### Exercise
Every line from the first in the listing below to the line containing "with God’s spirit, then" is to be repeated exactly, and no line past it.

### Provided data
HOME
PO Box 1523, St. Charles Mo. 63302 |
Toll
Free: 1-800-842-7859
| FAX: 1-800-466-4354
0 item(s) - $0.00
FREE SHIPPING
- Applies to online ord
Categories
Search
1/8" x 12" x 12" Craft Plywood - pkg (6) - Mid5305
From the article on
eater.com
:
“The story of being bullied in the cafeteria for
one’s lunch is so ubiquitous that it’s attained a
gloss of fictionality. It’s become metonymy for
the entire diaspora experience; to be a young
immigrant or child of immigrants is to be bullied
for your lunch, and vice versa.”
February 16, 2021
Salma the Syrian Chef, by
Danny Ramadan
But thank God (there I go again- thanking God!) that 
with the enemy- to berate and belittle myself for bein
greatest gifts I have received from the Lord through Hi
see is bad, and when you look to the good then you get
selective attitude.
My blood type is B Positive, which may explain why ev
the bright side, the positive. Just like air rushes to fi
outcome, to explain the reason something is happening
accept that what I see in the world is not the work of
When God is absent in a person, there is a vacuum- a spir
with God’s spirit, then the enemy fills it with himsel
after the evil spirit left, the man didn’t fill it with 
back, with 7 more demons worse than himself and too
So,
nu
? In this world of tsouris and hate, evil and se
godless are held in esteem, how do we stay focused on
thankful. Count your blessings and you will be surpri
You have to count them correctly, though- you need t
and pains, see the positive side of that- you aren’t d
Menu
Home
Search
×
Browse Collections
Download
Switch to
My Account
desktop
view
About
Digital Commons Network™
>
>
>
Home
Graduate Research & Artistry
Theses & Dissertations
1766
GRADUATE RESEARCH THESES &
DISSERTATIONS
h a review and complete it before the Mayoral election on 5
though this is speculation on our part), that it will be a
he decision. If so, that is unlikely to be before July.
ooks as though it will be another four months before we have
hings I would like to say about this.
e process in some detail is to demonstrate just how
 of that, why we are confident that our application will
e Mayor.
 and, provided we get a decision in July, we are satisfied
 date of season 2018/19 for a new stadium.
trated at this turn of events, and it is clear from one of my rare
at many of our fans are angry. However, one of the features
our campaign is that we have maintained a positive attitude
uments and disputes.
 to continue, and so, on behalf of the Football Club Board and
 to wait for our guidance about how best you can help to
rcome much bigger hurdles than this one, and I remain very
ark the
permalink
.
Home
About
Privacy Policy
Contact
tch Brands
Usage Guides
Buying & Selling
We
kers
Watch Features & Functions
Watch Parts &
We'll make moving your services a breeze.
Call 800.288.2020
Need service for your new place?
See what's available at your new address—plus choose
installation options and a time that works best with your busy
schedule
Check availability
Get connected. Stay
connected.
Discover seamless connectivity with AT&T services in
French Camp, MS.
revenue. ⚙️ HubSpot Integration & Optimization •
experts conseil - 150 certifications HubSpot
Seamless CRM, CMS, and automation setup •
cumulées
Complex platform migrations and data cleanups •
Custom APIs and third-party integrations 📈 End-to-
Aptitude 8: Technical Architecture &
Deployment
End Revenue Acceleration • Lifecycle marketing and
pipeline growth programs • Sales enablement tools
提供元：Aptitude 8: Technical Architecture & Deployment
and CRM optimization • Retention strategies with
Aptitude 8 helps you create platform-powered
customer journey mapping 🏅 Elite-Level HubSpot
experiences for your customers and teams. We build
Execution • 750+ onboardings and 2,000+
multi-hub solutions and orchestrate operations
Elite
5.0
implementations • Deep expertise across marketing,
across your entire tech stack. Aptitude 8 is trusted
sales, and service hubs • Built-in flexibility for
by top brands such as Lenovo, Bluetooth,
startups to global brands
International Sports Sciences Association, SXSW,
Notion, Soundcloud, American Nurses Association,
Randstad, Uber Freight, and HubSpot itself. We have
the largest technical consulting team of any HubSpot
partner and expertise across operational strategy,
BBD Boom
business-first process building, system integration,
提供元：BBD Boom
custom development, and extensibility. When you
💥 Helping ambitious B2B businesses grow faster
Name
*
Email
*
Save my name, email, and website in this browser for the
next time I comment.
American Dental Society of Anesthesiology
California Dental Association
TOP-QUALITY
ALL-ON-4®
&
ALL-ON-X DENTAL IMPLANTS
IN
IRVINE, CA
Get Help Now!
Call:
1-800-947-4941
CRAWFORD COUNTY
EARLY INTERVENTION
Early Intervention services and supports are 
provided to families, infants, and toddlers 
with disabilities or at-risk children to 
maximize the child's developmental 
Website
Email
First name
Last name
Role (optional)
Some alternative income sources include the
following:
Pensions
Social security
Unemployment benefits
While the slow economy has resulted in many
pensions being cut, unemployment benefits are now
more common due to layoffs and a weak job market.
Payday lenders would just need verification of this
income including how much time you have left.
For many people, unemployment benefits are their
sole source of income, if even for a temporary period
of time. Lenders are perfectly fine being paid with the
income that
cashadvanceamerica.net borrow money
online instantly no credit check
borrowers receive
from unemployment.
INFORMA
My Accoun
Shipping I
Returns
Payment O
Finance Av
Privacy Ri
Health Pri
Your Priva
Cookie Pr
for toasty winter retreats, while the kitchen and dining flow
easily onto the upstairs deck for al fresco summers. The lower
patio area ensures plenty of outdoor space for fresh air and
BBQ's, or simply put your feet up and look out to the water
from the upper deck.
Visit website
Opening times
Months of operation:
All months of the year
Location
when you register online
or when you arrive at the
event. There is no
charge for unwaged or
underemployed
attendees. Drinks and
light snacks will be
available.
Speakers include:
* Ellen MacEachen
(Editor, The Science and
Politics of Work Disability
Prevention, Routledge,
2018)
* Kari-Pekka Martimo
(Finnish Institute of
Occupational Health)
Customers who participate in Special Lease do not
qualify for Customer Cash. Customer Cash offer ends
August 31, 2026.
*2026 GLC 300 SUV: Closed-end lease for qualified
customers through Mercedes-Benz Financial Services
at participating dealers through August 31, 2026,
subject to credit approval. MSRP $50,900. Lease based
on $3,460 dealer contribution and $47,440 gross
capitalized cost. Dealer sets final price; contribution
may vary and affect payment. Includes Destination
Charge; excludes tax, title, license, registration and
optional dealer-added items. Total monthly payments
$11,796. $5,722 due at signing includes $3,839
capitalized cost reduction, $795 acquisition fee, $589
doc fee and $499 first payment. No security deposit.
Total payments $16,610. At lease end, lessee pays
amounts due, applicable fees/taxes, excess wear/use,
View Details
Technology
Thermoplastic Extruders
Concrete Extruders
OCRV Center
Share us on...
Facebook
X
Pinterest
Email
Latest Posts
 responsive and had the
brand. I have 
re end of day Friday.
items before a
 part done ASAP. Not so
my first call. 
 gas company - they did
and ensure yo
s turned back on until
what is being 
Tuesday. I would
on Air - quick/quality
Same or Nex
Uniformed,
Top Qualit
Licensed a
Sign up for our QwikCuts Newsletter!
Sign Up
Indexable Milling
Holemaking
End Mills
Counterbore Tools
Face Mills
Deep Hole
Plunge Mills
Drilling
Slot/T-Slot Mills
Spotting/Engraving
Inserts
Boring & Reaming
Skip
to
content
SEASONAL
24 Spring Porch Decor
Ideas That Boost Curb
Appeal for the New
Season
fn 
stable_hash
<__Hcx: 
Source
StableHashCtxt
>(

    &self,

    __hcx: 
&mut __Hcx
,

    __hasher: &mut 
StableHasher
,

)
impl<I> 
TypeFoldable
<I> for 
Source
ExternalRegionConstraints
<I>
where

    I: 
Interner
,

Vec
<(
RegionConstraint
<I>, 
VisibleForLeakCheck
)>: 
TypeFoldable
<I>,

### Exercise response
HOME
PO Box 1523, St. Charles Mo. 63302 |
Toll
Free: 1-800-842-7859
| FAX: 1-800-466-4354
0 item(s) - $0.00
FREE SHIPPING
- Applies to online ord
Categories
Search
1/8" x 12" x 12" Craft Plywood - pkg (6) - Mid5305
From the article on
eater.com
:
“The story of being bullied in the cafeteria for
one’s lunch is so ubiquitous that it’s attained a
gloss of fictionality. It’s become metonymy for
the entire diaspora experience; to be a young
immigrant or child of immigrants is to be bullied
for your lunch, and vice versa.”
February 16, 2021
Salma the Syrian Chef, by
Danny Ramadan
But thank God (there I go again- thanking God!) that 
with the enemy- to berate and belittle myself for bein
greatest gifts I have received from the Lord through Hi
see is bad, and when you look to the good then you get
selective attitude.
My blood type is B Positive, which may explain why ev
the bright side, the positive. Just like air rushes to fi
outcome, to explain the reason something is happening
accept that what I see in the world is not the work of
When God is absent in a person, there is a vacuum- a spir
with God’s spirit, then the enemy fills it with himsel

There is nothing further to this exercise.